Many members of Congress don’t really understand cyber issues and that’s getting in the way of passing legislation to protect the country, said the leader of the House Homeland cybersecurity subcommittee.
The public takes the use of the Internet for granted and that complacency extends to some members of Congress said Dan Lungren, chairman of the House Homeland cybersecurity subcommittee. “It is not just a domain of warfare. It is a domain of everyday living. Everything we do depends on that today,” he said at a recent defense industry conference.
Because of the inordinate trust the public puts in computers and mobile devices, it is difficult to convince people about the threat, Lungren said. While there is some concern about issues like identity theft, the public and members of Congress have pushed back against measures such as providing additional personal information to government agencies. Much of this mistrust comes from the view that cybersecurity is effectively managed by intelligence organizations like the CIA and the National Security Agency.
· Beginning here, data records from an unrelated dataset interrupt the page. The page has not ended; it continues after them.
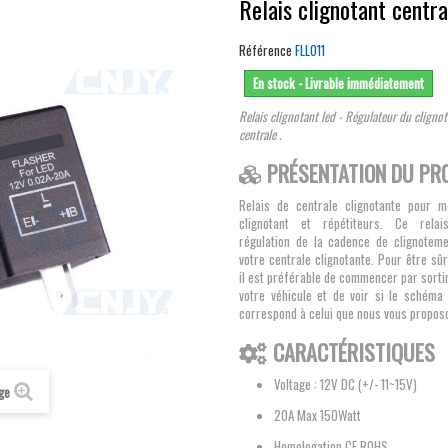
Relais clignotant centra
Référence
FLL011
En stock - Livrable immédiatement
Relais clignotant led - Régulateur du cligno
centrale .
PRÉSENTATION DU PR
Relais de centrale clignotante pour m
clignotant et répétiteurs. Ce rela
régulation de la cadence de clignotem
votre centrale clignotante. Pour être sûr
il est préférable de commencer par sortir
votre véhicule et de voir si le schéma 
correspond à celui que nous vous propos
CARACTÉRISTIQUES
Voltage : 12V DC (+/- 11~15V)
age
20A Max 150Watt
Homologation CE ROHS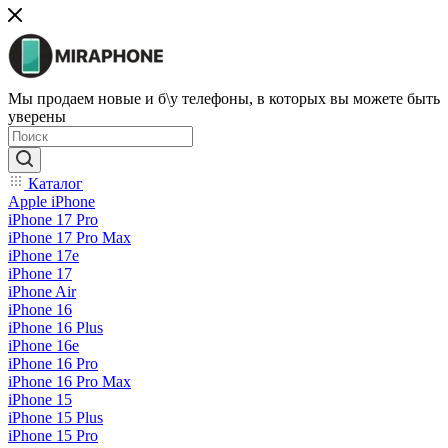
Мы продаем новые и б\у телефоны, в которых вы можете быть
уверены
Каталог
Apple iPhone
iPhone 17 Pro
iPhone 17 Pro Max
iPhone 17e
iPhone 17
iPhone Air
iPhone 16
iPhone 16 Plus
iPhone 16e
iPhone 16 Pro
iPhone 16 Pro Max
iPhone 15
iPhone 15 Plus
iPhone 15 Pro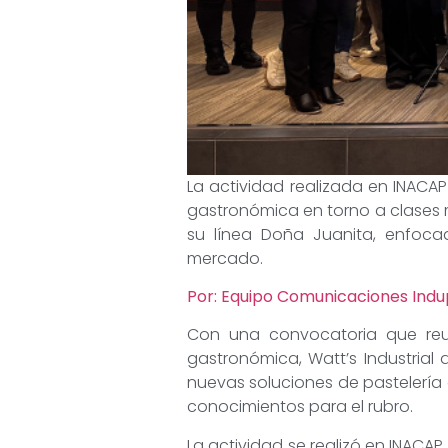
La actividad realizada en INACAP
gastronómica en torno a clases m
su línea Doña Juanita, enfoca
mercado.
Por: Equipo Comunicaciones Ind
Con una convocatoria que reun
gastronómica, Watt’s Industrial 
nuevas soluciones de pastelería 
conocimientos para el rubro.
La actividad se realizó en INACA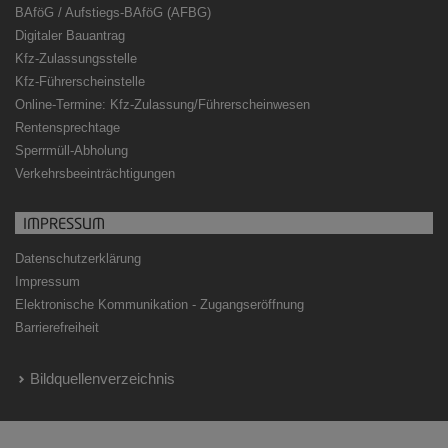
BAföG / Aufstiegs-BAföG (AFBG)
Digitaler Bauantrag
Kfz-Zulassungsstelle
Kfz-Führerscheinstelle
Online-Termine: Kfz-Zulassung/Führerscheinwesen
Rentensprechtage
Sperrmüll-Abholung
Verkehrsbeeinträchtigungen
IMPRESSUM
Datenschutzerklärung
Impressum
Elektronische Kommunikation - Zugangseröffnung
Barrierefreiheit
Bildquellenverzeichnis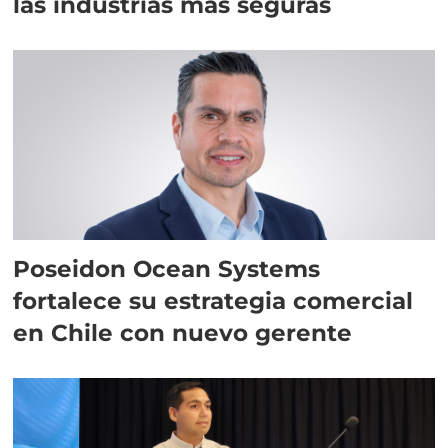
las industrias más seguras
Poseidon Ocean Systems
fortalece su estrategia comercial
en Chile con nuevo gerente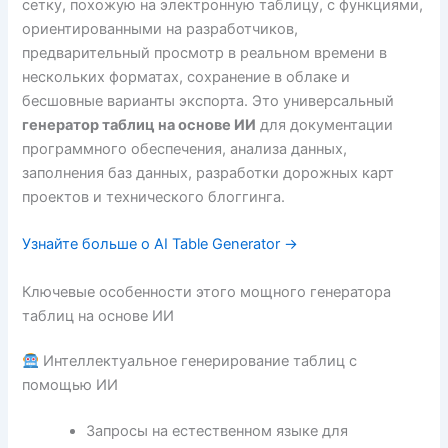
сетку, похожую на электронную таблицу, с функциями,
ориентированными на разработчиков,
предварительный просмотр в реальном времени в
нескольких форматах, сохранение в облаке и
бесшовные варианты экспорта. Это универсальный
генератор таблиц на основе ИИ
для документации
программного обеспечения, анализа данных,
заполнения баз данных, разработки дорожных карт
проектов и технического блоггинга.
Узнайте больше о AI Table Generator →
Ключевые особенности этого мощного генератора
таблиц на основе ИИ
Интеллектуальное генерирование таблиц с
помощью ИИ
Запросы на естественном языке для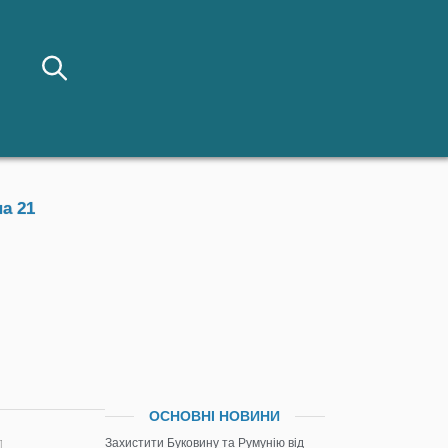
а 21
ОСНОВНІ НОВИНИ
Захистити Буковину та Румунію від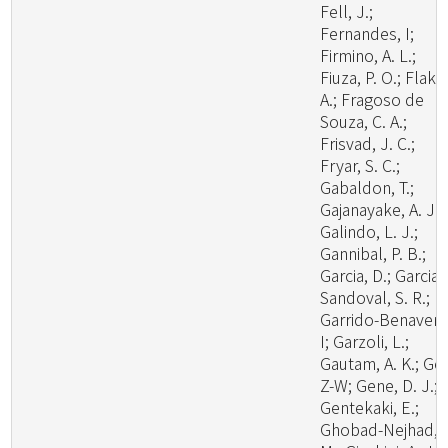
Fell, J.;
Fernandes, I;
Firmino, A. L.;
Fiuza, P. O.; Flaku
A.; Fragoso de
Souza, C. A.;
Frisvad, J. C.;
Fryar, S. C.;
Gabaldon, T.;
Gajanayake, A. J.;
Galindo, L. J.;
Gannibal, P. B.;
Garcia, D.; Garcia-
Sandoval, S. R.;
Garrido-Benavent
I; Garzoli, L.;
Gautam, A. K.; Ge,
Z-W; Gene, D. J.;
Gentekaki, E.;
Ghobad-Nejhad,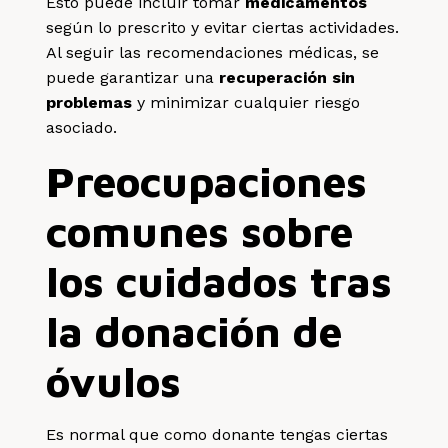
Esto puede incluir tomar
medicamentos
según lo prescrito y evitar ciertas actividades.
Al seguir las recomendaciones médicas, se
puede garantizar una
recuperación sin
problemas
y minimizar cualquier riesgo
asociado.
Preocupaciones
comunes sobre
los cuidados tras
la donación de
óvulos
Es normal que como donante tengas ciertas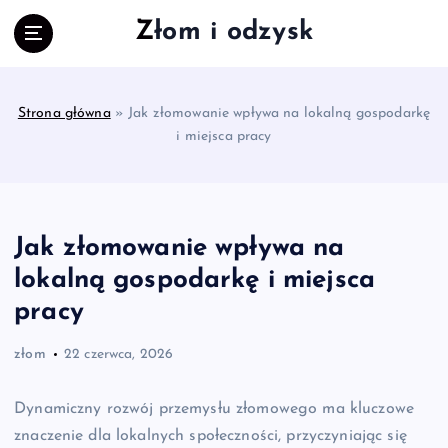
S
Złom i odzysk
k
i
p
t
Strona główna
»
Jak złomowanie wpływa na lokalną gospodarkę
o
i miejsca pracy
c
o
n
t
e
Jak złomowanie wpływa na
n
lokalną gospodarkę i miejsca
t
pracy
złom
22 czerwca, 2026
Dynamiczny rozwój przemysłu złomowego ma kluczowe
znaczenie dla lokalnych społeczności, przyczyniając się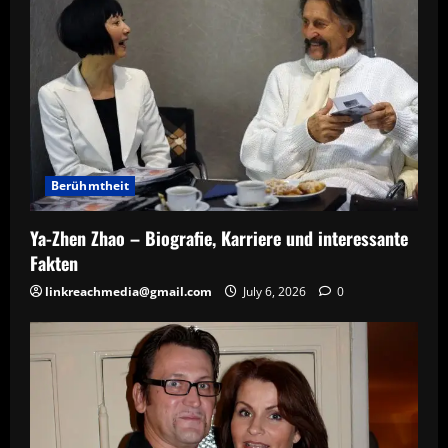
Berühmtheit
Ya-Zhen Zhao – Biografie, Karriere und interessante
Fakten
linkreachmedia@gmail.com
July 6, 2026
0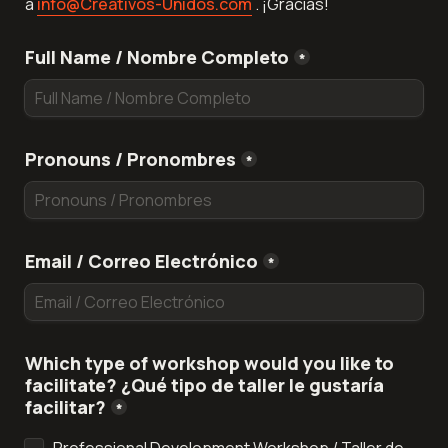
a 
info@Creativos-
Unidos.com
 . ¡Gracias!
Full Name / Nombre Completo
*
Pronouns / Pronombres
*
Email / Correo Electrónico
*
Which type of workshop would you like to 
facilitate? ¿Qué tipo de taller le gustaría 
facilitar?
*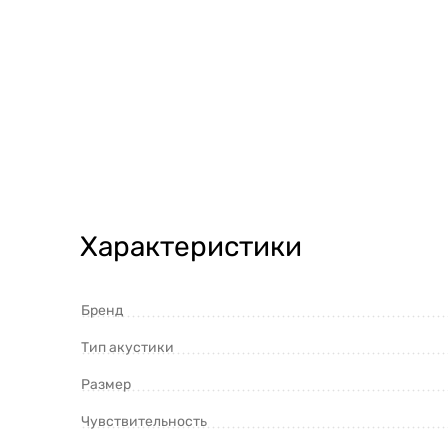
Характеристики
Бренд
Тип акустики
Размер
Чувствительность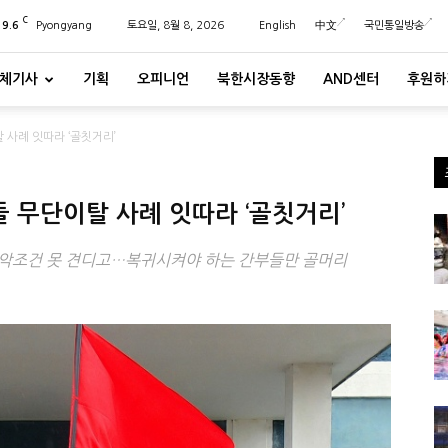
C
29.6
Pyongyang
토요일, 8월 8, 2026
English
中文
국민통일방송
체기사
기획
오피니언
북한시장동향
AND센터
후원하
 사례 잇따라 ‘골칫거리’
 무단이탈 사례 잇따라 ‘골칫거리’
등 악조건 못 견디고…복귀시켜야 하는 간부들만 골머리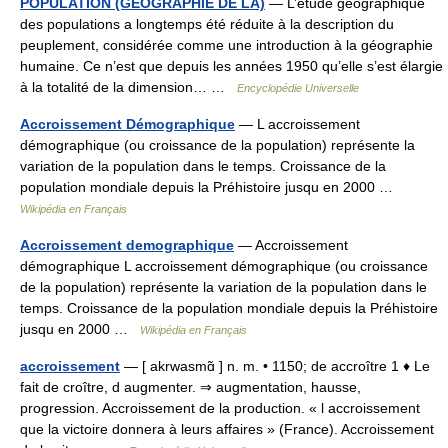
POPULATION (GÉOGRAPHIE DE LA)
— L’étude géographique
des populations a longtemps été réduite à la description du
peuplement, considérée comme une introduction à la géographie
humaine. Ce n’est que depuis les années 1950 qu’elle s’est élargie
à la totalité de la dimension… …
Encyclopédie Universelle
Accroissement Démographique
— L accroissement
démographique (ou croissance de la population) représente la
variation de la population dans le temps. Croissance de la
population mondiale depuis la Préhistoire jusqu en 2000 …
Wikipédia en Français
Accroissement demographique
— Accroissement
démographique L accroissement démographique (ou croissance
de la population) représente la variation de la population dans le
temps. Croissance de la population mondiale depuis la Préhistoire
jusqu en 2000 …
Wikipédia en Français
accroissement
— [ akrwasmɑ̃ ] n. m. • 1150; de accroître 1 ♦ Le
fait de croître, d augmenter. ⇒ augmentation, hausse,
progression. Accroissement de la production. « l accroissement
que la victoire donnera à leurs affaires » (France). Accroissement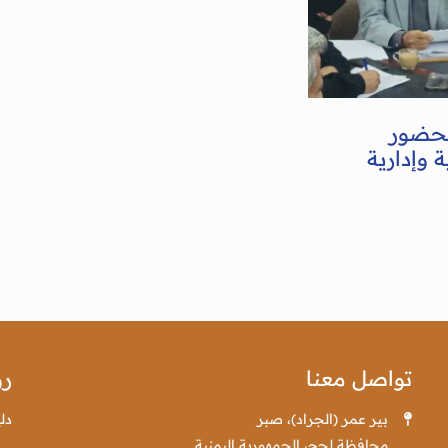
بحضور
 وإدارية
تواصل معنا
رو
بير عمر (الجراد)، صبر
دل
محافظة لحج، الجمهورية اليمنية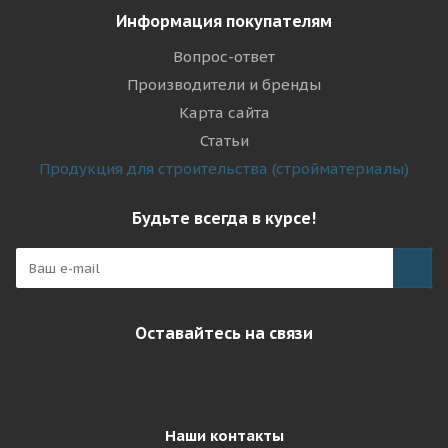
Информация покупателям
Вопрос-ответ
Производители и бренды
Карта сайта
Статьи
Продукция для строительства (стройматериалы)
Будьте всегда в курсе!
Оставайтесь на связи
Наши контакты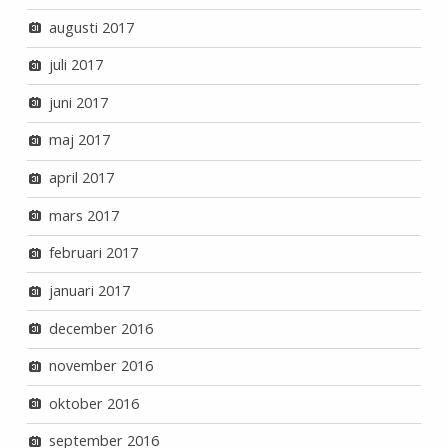
augusti 2017
juli 2017
juni 2017
maj 2017
april 2017
mars 2017
februari 2017
januari 2017
december 2016
november 2016
oktober 2016
september 2016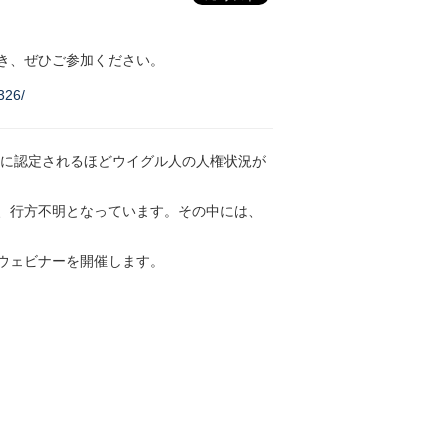
き、ぜひご参加ください。
326/
」に認定されるほどウイグル人の人権状況が
、行方不明となっています。その中には、
ウェビナーを開催します。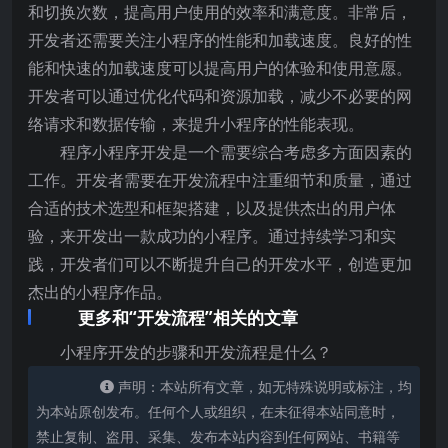
和切换次数，提高用户使用的效率和满意度。非常后，
开发者还需要关注小程序的性能和加载速度。良好的性
能和快速的加载速度可以提高用户的体验和使用意愿。
开发者可以通过优化代码和资源加载，减少不必要的网
络请求和数据传输，来提升小程序的性能表现。
程序小程序开发是一个需要综合考虑多方面因素的
工作。开发者需要在开发流程中注重细节和质量，通过
合适的技术选型和框架搭建，以及提供杰出的用户体
验，来开发出一款成功的小程序。通过持续学习和实
践，开发者们可以不断提升自己的开发水平，创造更加
杰出的小程序作品。
更多和“开发流程”相关的文章
小程序开发的步骤和开发流程是什么？
声明：本站所有文章，如无特殊说明或标注，均
为本站原创发布。任何个人或组织，在未征得本站同意时，
禁止复制、盗用、采集、发布本站内容到任何网站、书籍等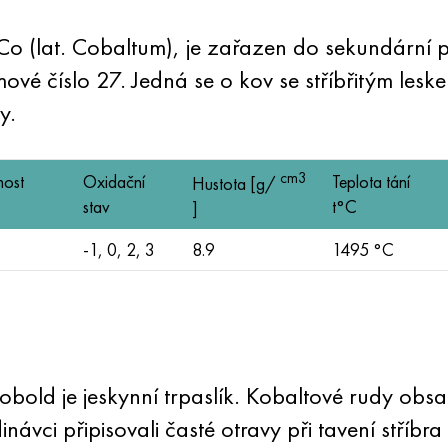
o (lat. Cobaltum), je zařazen do sekundární 
ové číslo 27. Jedná se o kov se stříbřitým les
y.
cm3
nost
Oxidační
Teplota tání
Hustota [g/
stav
t°C
]
-1, 0, 2, 3
8.9
1495 °C
ld je jeskynní trpaslík. Kobaltové rudy obsahu
návci připisovali časté otravy při tavení stří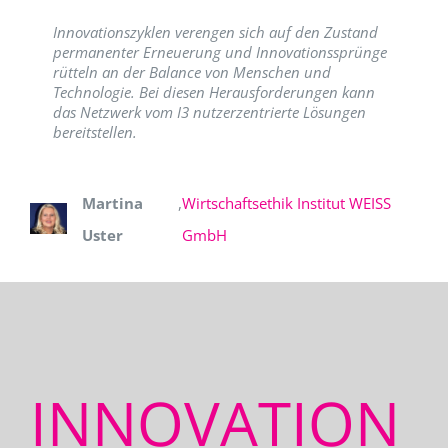
Innovationszyklen verengen sich auf den Zustand
permanenter Erneuerung und Innovationssprünge
rütteln an der Balance von Menschen und
Technologie. Bei diesen Herausforderungen kann
das Netzwerk vom I3 nutzerzentrierte Lösungen
bereitstellen.
Martina
,
Wirtschaftsethik Institut WEISS
Uster
GmbH
INNOVATION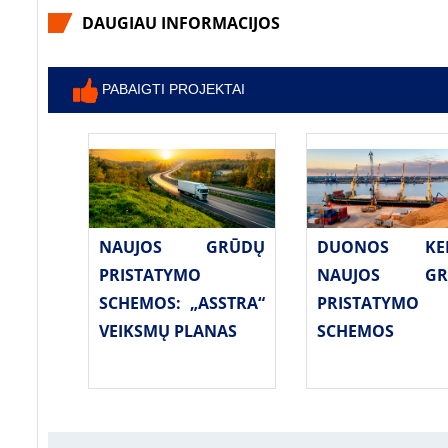
DAUGIAU INFORMACIJOS
PABAIGTI PROJEKTAI
NAUJOS GRŪDŲ
DUONOS KELI
PRISTATYMO
NAUJOS GR
SCHEMOS: „ASSTRA“
PRISTATYMO
VEIKSMŲ PLANAS
SCHEMOS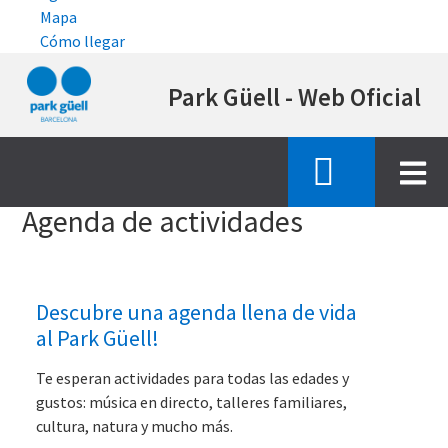
Mapa
Cómo llegar
Pasar
Park Güell - Web Oficial
al
contenido
principal
Inicio
agenda actividades
Agenda de actividades
Descubre una agenda llena de vida
al Park Güell!
Te esperan actividades para todas las edades y
gustos: música en directo, talleres familiares,
cultura, natura y mucho más.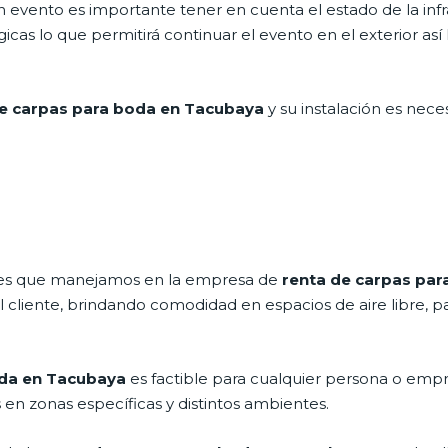
evento es importante tener en cuenta el estado de la infr
as lo que permitirá continuar el evento en el exterior así ll
e carpas para boda en Tacubaya
y su instalación es nece
ales que manejamos en la empresa de
renta de carpas par
cliente, brindando comodidad en espacios de aire libre, pa
oda
en Tacubaya
es factible para cualquier persona o emp
en zonas específicas y distintos ambientes.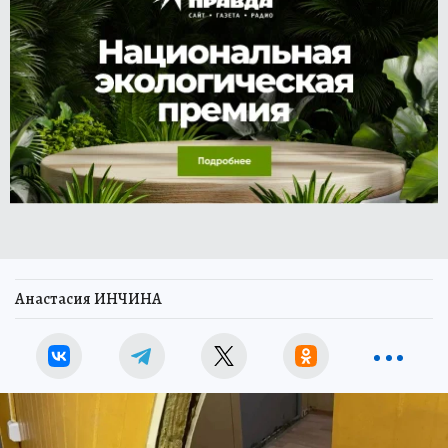
Анастасия ИНЧИНА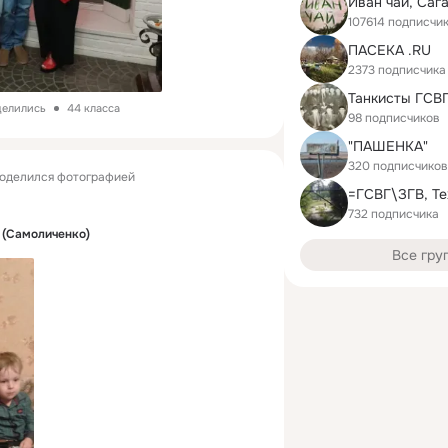
107614 подписчи
ПАСЕКА .RU
2373 подписчика
делились
44 класса
98 подписчиков
"ПАШЕНКА"
320 подписчиков
оделился фотографией
=ГСВГ\ЗГВ, Те
732 подписчика
 (Самоличенко)
Все гру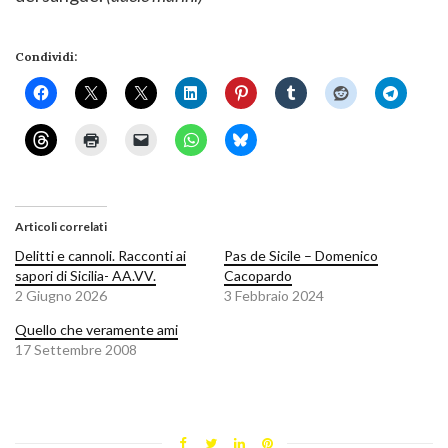
Condividi:
Articoli correlati
Delitti e cannoli. Racconti ai
Pas de Sicile – Domenico
sapori di Sicilia- AA.VV.
Cacopardo
2 Giugno 2026
3 Febbraio 2024
Quello che veramente ami
17 Settembre 2008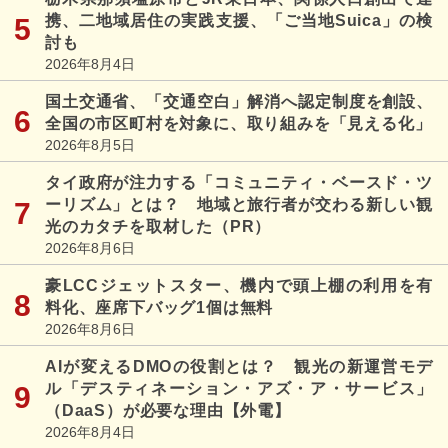
携、二地域居住の実践支援、「ご当地Suica」の検
討も
2026年8月4日
国土交通省、「交通空白」解消へ認定制度を創設、
全国の市区町村を対象に、取り組みを「見える化」
2026年8月5日
タイ政府が注力する「コミュニティ・ベースド・ツ
ーリズム」とは？ 地域と旅行者が交わる新しい観
光のカタチを取材した（PR）
2026年8月6日
豪LCCジェットスター、機内で頭上棚の利用を有
料化、座席下バッグ1個は無料
2026年8月6日
AIが変えるDMOの役割とは？ 観光の新運営モデ
ル「デスティネーション・アズ・ア・サービス」
（DaaS）が必要な理由【外電】
2026年8月4日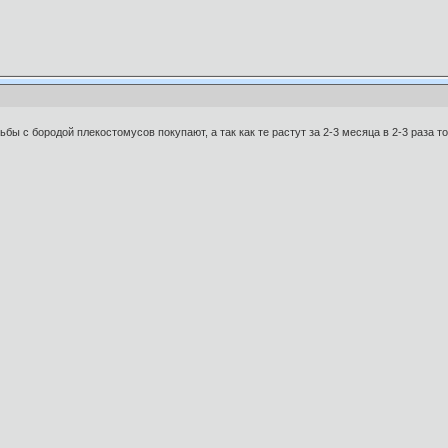
бы с бородой плекостомусов покупают, а так как те растут за 2-3 месяца в 2-3 раза т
This story was originally published on Breaking Defense.
Lungren knows about pushback. Earlier this year, his bill, the PRECISE Act (H.R. 3674) was gutted during a contentious markup session in the House Homeland Security Committee. The bill called for the Department of Homeland Security to work with the owners and operators of critical infrastructure to help mitigate risks. The bill would have set up a public/private advisory council headed by DHS. This is important for public trust he said, because it would be a civilian, not a military or intelligence agency, protecting the national infrastructure.
The House bill became part of a larger struggle in the Senate, where similar cybersecurity legislation died over issues of privacy and control. In the face of the Hill’s failure to pass a bill, Lungren is pinning his hopes on an upcoming executive order from the White House.
He said the executive order resembles his legislation and a failed bill by Sen. Joseph Lieberman in that it will set up a voluntary program where companies operating critical infrastructure can meet a set of best practices. Lieberman’s bill was defeated in August by Republican opposition backed by the U.S Chamber of Commerce, which felt that the bill would be overly intrusive and require firms to comply with potentially costly federal standards.
Lungren said legislation still working its way through Congress does not give the DHS enough authority over protecting national infrastructure. While many government organizations have worked out an informal information sharing system for reporting and responding to cyber attacks, this can change at the whim of a new administration. What is needed is a legal framework to formalize the process, he said.
As part of the effort to plug the security holes, Sen. Jay Rockefeller wrote a letter to the heads of Fortune 500 companies asking for their views on cybersecurity. He asks if the firms have developed best practices for cyber defense and how they are using them. Once lawmakers get feedback from the business sector, the hope is for new legislation to be crafted sometime next year.